→ **Information shown**
>>>
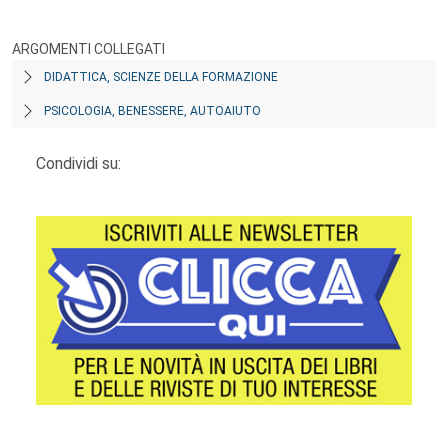
ARGOMENTI COLLEGATI
DIDATTICA, SCIENZE DELLA FORMAZIONE
PSICOLOGIA, BENESSERE, AUTOAIUTO
Condividi su:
<<<
→ **Aim of the task**
No pictures go in the copy. Set down all the data exactly.

→ **Reply**
ARGOMENTI COLLEGATI
DIDATTICA, SCIENZE DELLA FORMAZIONE
PSICOLOGIA, BENESSERE, AUTOAIUTO
Condividi su:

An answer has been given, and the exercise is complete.